When the communication device is a chip applied to a network device or a terminal device at a transmitting end, the chip implements the functions of the network device or the terminal device at the transmitting end in the above method embodiment. The chip sends information to other modules (such as a radio frequency module or an antenna) in the network device or the terminal device at the sending end, and the information is sent to the terminal device at the receiving end by the network device or the terminal device at the sending end.

It is understood that the Processor in the embodiments of the present Application may be a Central Processing Unit (CPU), other general purpose Processor, a Digital Signal Processor (DSP), an Application Specific Integrated Circuit (ASIC), a Field Programmable Gate Array (FPGA) or other Programmable logic device, a transistor logic device, a hardware component, or any combination thereof. The general purpose processor may be a microprocessor, but may be any conventional processor.

The method steps in the embodiments of the present application may be implemented by hardware, or may be implemented by software instructions executed by a processor. The software instructions may be comprised of corresponding software modules that may be stored in Random Access Memory (RAM), flash Memory, Read-Only Memory (ROM), Programmable ROM (PROM), Erasable PROM (EPROM), Electrically EPROM (EEPROM), registers, a hard disk, a removable disk, a CD-ROM, or any other form of storage medium known in the art. An exemplary storage medium is coupled to the processor such the processor can read information from, and write information to, the storage medium. Of course, the storage medium may also be integral to the processor. The processor and the storage medium may reside in an ASIC. In addition, the ASIC may reside in a network device or a terminal device. Of course, the processor and the storage medium may reside as discrete components in a network device or a terminal device.

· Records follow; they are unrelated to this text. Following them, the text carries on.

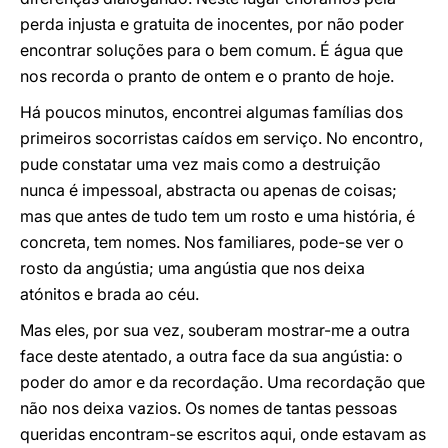
perda injusta e gratuita de inocentes, por não poder
encontrar soluções para o bem comum. É água que
nos recorda o pranto de ontem e o pranto de hoje.
Há poucos minutos, encontrei algumas famílias dos
primeiros socorristas caídos em serviço. No encontro,
pude constatar uma vez mais como a destruição
nunca é impessoal, abstracta ou apenas de coisas;
mas que antes de tudo tem um rosto e uma história, é
concreta, tem nomes. Nos familiares, pode-se ver o
rosto da angústia; uma angústia que nos deixa
atónitos e brada ao céu.
Mas eles, por sua vez, souberam mostrar-me a outra
face deste atentado, a outra face da sua angústia: o
poder do amor e da recordação. Uma recordação que
não nos deixa vazios. Os nomes de tantas pessoas
queridas encontram-se escritos aqui, onde estavam as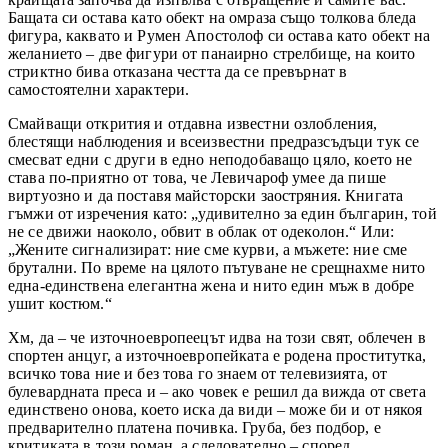
Бащата си остава като обект на омраза също толкова бледа
фигура, каквато и Румен Апостолоф си остава като обект на
желанието – две фигури от панаирно стрелбище, на които
стриктно бива отказана честта да се превърнат в
самостоятелни характери.
Смайващи открития и отдавна известни озлобления,
блестящи наблюдения и всеизвестни предразсъдъци тук се
смесват едни с други в едно неподобаващо цяло, което не
става по-приятно от това, че Левичароф умее да пише
виртуозно и да поставя майсторски заостряния. Книгата
гъмжи от изречения като: „удивително за един българин, той
не се движи наоколо, обвит в облак от одеколон.“ Или:
„Жените сигнализират: ние сме курви, а мъжете: ние сме
брутални. По време на цялото пътуване не срещнахме нито
една-единствена елегантна жена и нито един мъж в добре
ушит костюм.“
Хм, да – че източноевропеецът идва на този свят, облечен в
спортен анцуг, а източноевропейката е родена проститутка,
всичко това ние и без това го знаем от телевизията, от
булевардната преса и – ако човек е решил да вижда от света
единствено онова, което иска да види – може би и от някоя
предварително платена почивка. Груба, без подбор, е
критиката в този роман, а следователно – според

In the above embodiments, the implementation may be wholly or partially realized by software, hardware, firmware, or any combination thereof. When implemented in software, may be implemented in whole or in part in the form of a computer program product. The computer program product includes one or more computer programs or instructions. When the computer program or instructions are loaded and executed on a computer, the processes or functions described in the embodiments of the present application are performed in whole or in part. The computer may be a general purpose computer, a special purpose computer, a network of computers, or other programmable device. The computer program or instructions may be stored in or transmitted over a computer-readable storage medium. The computer readable storage medium can be any available medium that can be accessed by a computer or a data storage device such as a server that integrates one or more available media. The usable medium may be a magnetic medium, such as a floppy disk, a hard disk, a magnetic tape; or an optical medium, such as a DVD; it may also be a semiconductor medium, such as a Solid State Disk (SSD).

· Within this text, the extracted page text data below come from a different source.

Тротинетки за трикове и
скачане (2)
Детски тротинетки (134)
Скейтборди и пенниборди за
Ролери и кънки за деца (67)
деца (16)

In the embodiments of the present application, unless otherwise specified or conflicting with respect to logic, the terms and/or descriptions in different embodiments have consistency and may be mutually cited, and technical features in different embodiments may be combined to form a new embodiment according to their inherent logic relationship.

In the present application, "at least one" means one or more, "a plurality" means two or more. "and/or" describes the association relationship of the associated objects, meaning that there may be three relationships, e.g., a and/or B, which may mean: a exists alone, A and B exist simultaneously, and B exists alone, wherein A and B can be singular or plural. In the description of the text of the present application, the character "/" generally indicates that the former and latter associated objects are in an "or" relationship; in the formula of the present application, the character "/" indicates that the preceding and following related objects are in a relationship of "division".

It is to be understood that the various numbers or letter designations referred to in the embodiments of the present application are merely for descriptive convenience and are not intended to limit the scope of the embodiments of the present application. The sequence numbers of the above-mentioned processes do not mean the execution sequence, and the execution sequence of the processes should be determined by their functions and inherent logic.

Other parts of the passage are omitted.